In its announcement, GameStop stated that it intends to use the net proceeds from the offering for “general corporate purposes, which may include acquisitions and investments.”

While the company did not provide specific details, this vague statement has fueled speculation that GameStop may be positioning itself to make dramatic changes to its business model.

Once again, GameStop has made the most out of its stock’s unexpected – and unjustified – upward volatility. However, this influx of cash itself can’t save its business – although it can certainly help.

The infusion of nearly $1 billion in fresh capital provides a much-needed financial cushion if the company were to pull off a pivot to a new business or change the way it delivers its products to customers. The company’s long-term success will ultimately depend on its ability to adapt to changing consumer preferences and market dynamics. If it doesn’t change, it will likely continue to lose millions of dollars every quarter until it can no longer function.

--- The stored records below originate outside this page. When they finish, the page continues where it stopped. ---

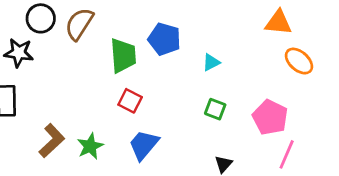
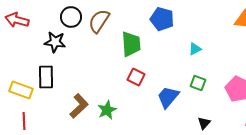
blue pentagon: (164, 39) -> (162, 19), moved
blue trapezoid: (144, 145) -> (168, 97), moved

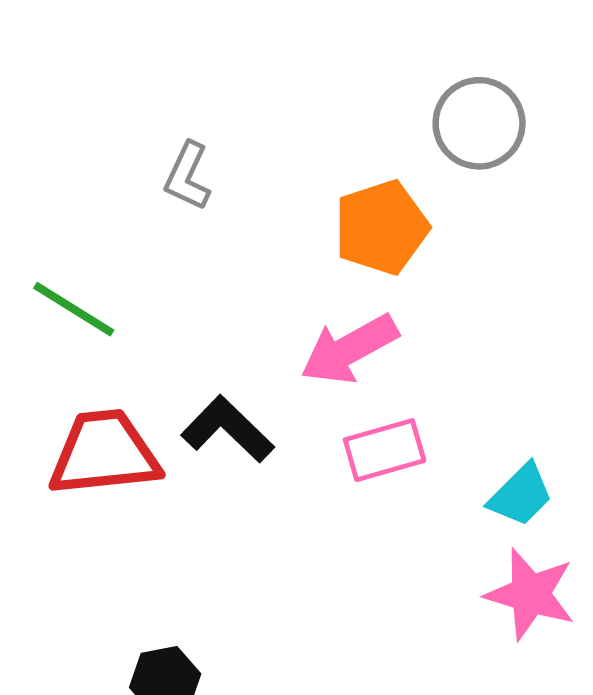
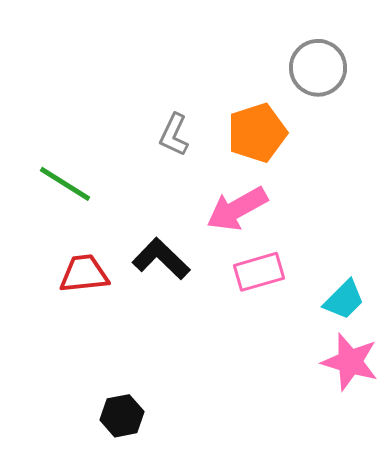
gray L-shape: (188, 176) -> (174, 135), moved
red trapezoid: (104, 453) -> (84, 274), size x0.7

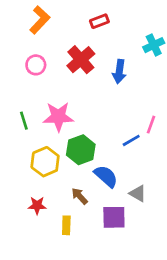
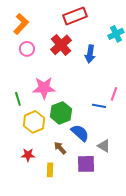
orange L-shape: (40, 20) -> (21, 24), moved
red rectangle: (99, 21) -> (75, 16), size x1.6
green line: (24, 121) -> (18, 99), moved
blue line: (131, 140) -> (99, 106), turned 40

The investment community is certainly watching the company’s every move and the sharks are still circling no matter how much money they have in their coffers.

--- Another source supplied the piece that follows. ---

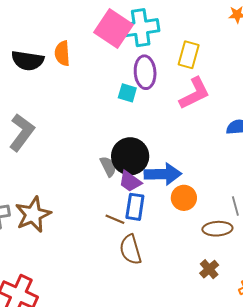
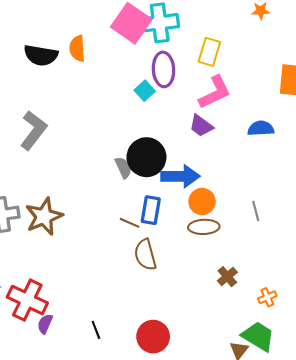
cyan square: (127, 93) -> (145, 91), turned 30
purple trapezoid: (130, 181) -> (201, 126), moved
brown ellipse: (217, 229) -> (204, 227), moved

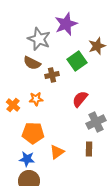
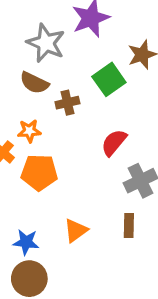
orange star: (36, 99) -> (29, 131), moved
orange pentagon: (33, 133) -> (39, 172), moved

Meme Stocks Are a Double-Edged Sword – Approach with Caution

The latest uptick experienced by GME stock highlights the influence and impact that rampant stock market speculation driven by social media hype and online trading communities have on financial securities these days.

As the company’s upper management acknowledges, the influence of “public media” which includes news articles, blogs, X and Instagram posts, forum discussions, Telegram groups, and message boards represent a significant risk factor for businesses nowadays as these sources may disseminate information that is “not reliable or accurate” and that can exacerbate drastic moves in the price of a stock.

While GameStop was first in line to benefit from the rally, investors who bought the “meme stock” at the sky-high prices seen on May 14th have probably lost most of their investment in the process. This double-edged sword emphasizes the risks that investors face these days if they allow themselves to be influenced by social media hype. Sure, you could make a tidy profit if you’re lucky enough, but it’s just as likely (if not more so) that you lose much or most of your investment in meme stocks.

As the dust settles on this latest chapter in the GameStop saga, which most people thought was more than done until earlier this month, regulators may be gearing up to pull something out of their sleeves to make sure these incidents can be avoided or at least controlled to some extent in the future to protect unwary investors and financial institutions from being dramatically impacted by the resulting losses.